Slippery was in a bin.  A dark bin.  A very dark bin. 
‘Tasty, said a voice.  ‘Who said that?’ said Slippery, who was now very scared. 
‘Who said that?’ said the voice.  ‘I asked first’, said Slippery. 
‘I said it,’ said the voice. 
Slippery turned around and saw A RAT!  Slippery was so SCARED now, he was sliding all around the bin. 
‘W-w-wait,’ said Slippery.  You were going to eat ME!!!’
‘No, I wasn’t,’ said the rat confused.
‘I was going to eat the drink you were holding.’
‘Oh, here you go then,’ said Slippery, who was still a bit scared.

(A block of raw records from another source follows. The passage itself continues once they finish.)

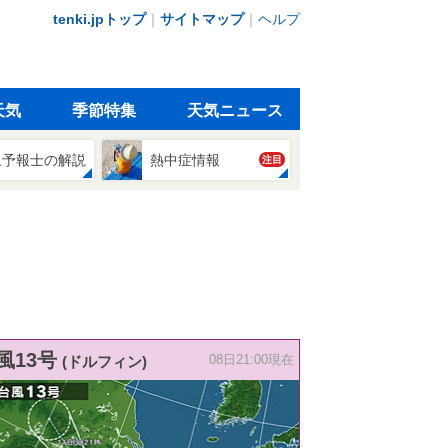
tenki.jpトップ
｜
サイトマップ
｜
ヘルプ
天気
季節特集
天気ニュース
象予報士の解説
熱中症情報
注目
風13号
(ドルフィン)
08日21:00現在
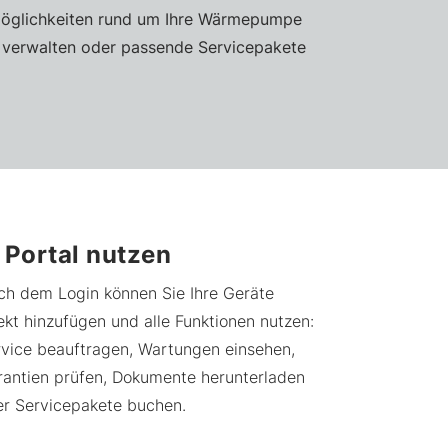
cemöglichkeiten rund um Ihre Wärmepumpe
e verwalten oder passende Servicepakete
. Portal nutzen
ch dem Login können Sie Ihre Geräte
ekt hinzufügen und alle Funktionen nutzen:
vice beauftragen, Wartungen einsehen,
rantien prüfen, Dokumente herunterladen
er Servicepakete buchen.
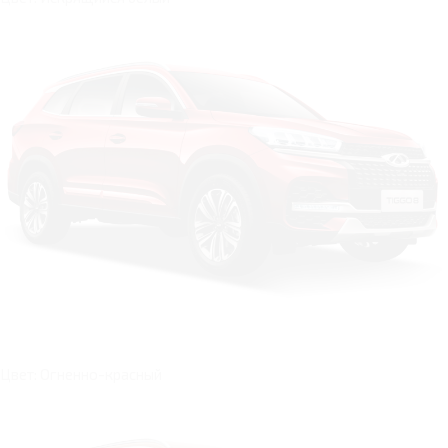
Цвет: Огненно-красный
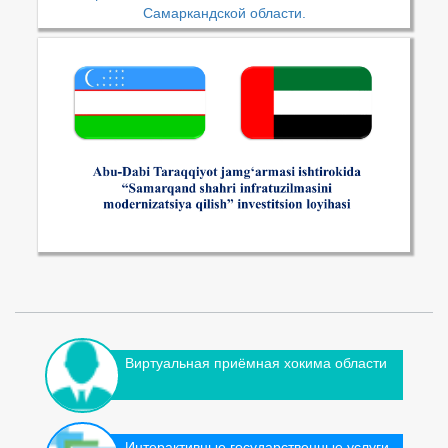
Самаркандской области.
Виртуальная приёмная хокима области
Интерактивные государственные услуги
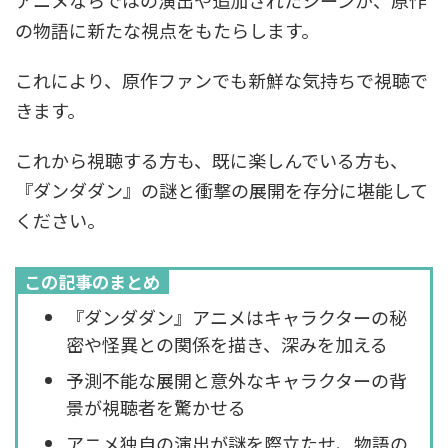
アニメならではの演出や追加されたシーンが、原作
の物語に新たな視点をもたらします。
これにより、原作ファンでも新鮮な気持ちで視聴で
きます。
これから視聴する方も、既に楽しんでいる方も、
『ダンダダン』の謎と衝撃の展開を存分に堪能して
ください。
この記事のまとめ
『ダンダダン』アニメはキャラクターの秘
密や怪異との関係を描き、深みを加える
予測不能な展開と意外なキャラクターの背
景が視聴者を驚かせる
アニメ独自の演出が謎を際立たせ、物語の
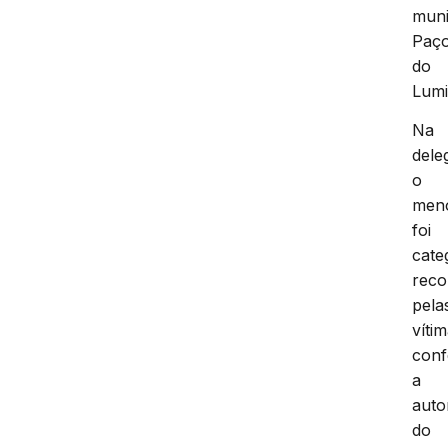
muni
Paç
do
Lumi
Na
dele
o
men
foi
cate
reco
pela
vítim
conf
a
auto
do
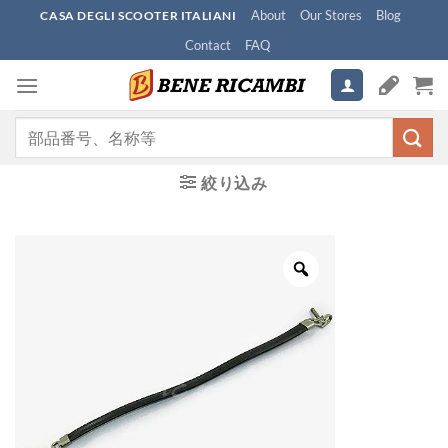
Skip
About
Our Stores
Blog
CASA DEGLI SCOOTER ITALIANI
to
Contact
FAQ
content
検
索
対
絞り込み
象:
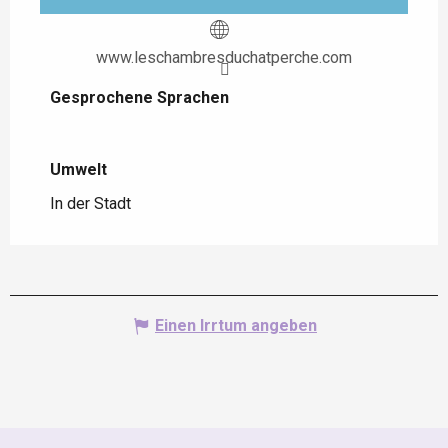
www.leschambresduchatperche.com
Gesprochene Sprachen
Gesprochene Sprachen
Umwelt
Umwelt
In der Stadt
Einen Irrtum angeben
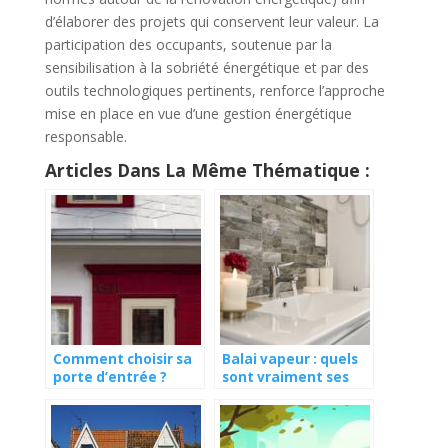
d’élaborer des projets qui conservent leur valeur. La
participation des occupants, soutenue par la
sensibilisation à la sobriété énergétique et par des
outils technologiques pertinents, renforce l’approche
mise en place en vue d’une gestion énergétique
responsable.
Articles Dans La Même Thématique :
Comment choisir sa
Balai vapeur : quels
porte d’entrée ?
sont vraiment ses
avantages ?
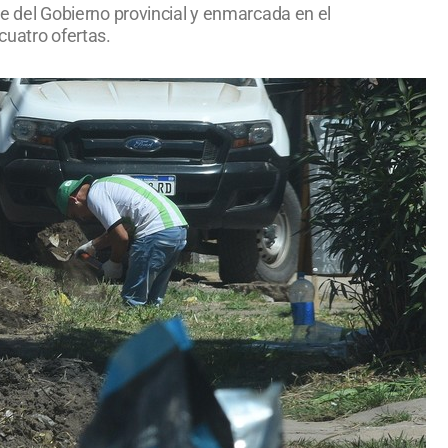
bre del Gobierno provincial y enmarcada en el
cuatro ofertas.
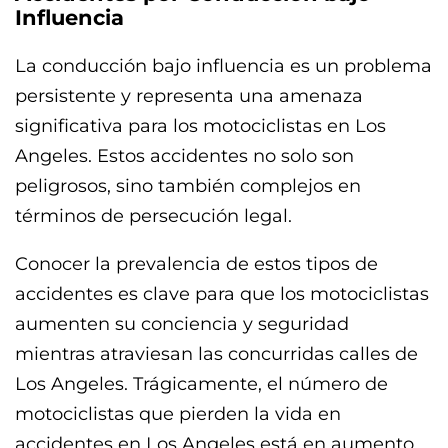
Influencia
La conducción bajo influencia es un problema
persistente y representa una amenaza
significativa para los motociclistas en Los
Angeles. Estos accidentes no solo son
peligrosos, sino también complejos en
términos de persecución legal.
Conocer la prevalencia de estos tipos de
accidentes es clave para que los motociclistas
aumenten su conciencia y seguridad
mientras atraviesan las concurridas calles de
Los Angeles. Trágicamente, el número de
motociclistas que pierden la vida en
accidentes en Los Angeles está en aumento,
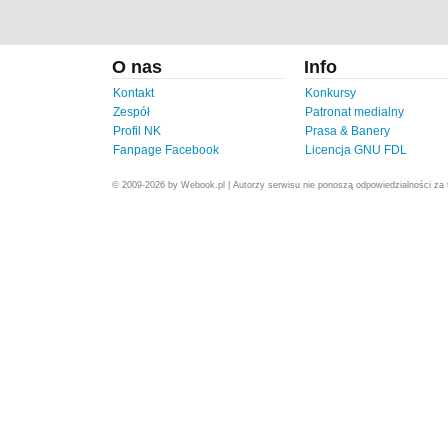
O nas
Info
Kontakt
Konkursy
Zespół
Patronat medialny
Profil NK
Prasa & Banery
Fanpage Facebook
Licencja GNU FDL
© 2009-2026 by Webook.pl | Autorzy serwisu nie ponoszą odpowiedzialności za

‘Now,’ the still-a-bit-scared Banana peel said, ‘Can you help me get out of this place?’ asked Slippery.
‘I can’t….’ said the rat, ‘but this pile of rubbish can,’ he added.
So they made a plan.  When they finished, it looked like this: 
‘So, you ready?’ asked the rat.

‘Yep,’ said Slippery, he now seemed more convinced than ever.  They tried and tried but no matter how hard they tried, they couldn’t make it up the pile of rubbish. 

‘What do we do now?’ said Slippery who was all puffed now.
‘Well, I was saving this for an emergency, but….’ Said rat anxiously.
‘What was it already?’ said Slippery.
‘I call it the JUNK-MOBILE,’ said the rat.
‘OOOOOHHHHHH!!!’ said Slippery.
So they drove up the pile of rubbish in no time flat.
‘We’re freeeeeeeee!!!!’ shouted Slippery who was SO HAPPY now.  He was so happy, he jumped on a swing and started swinging but he was so light, he flew off the swing and into another bin.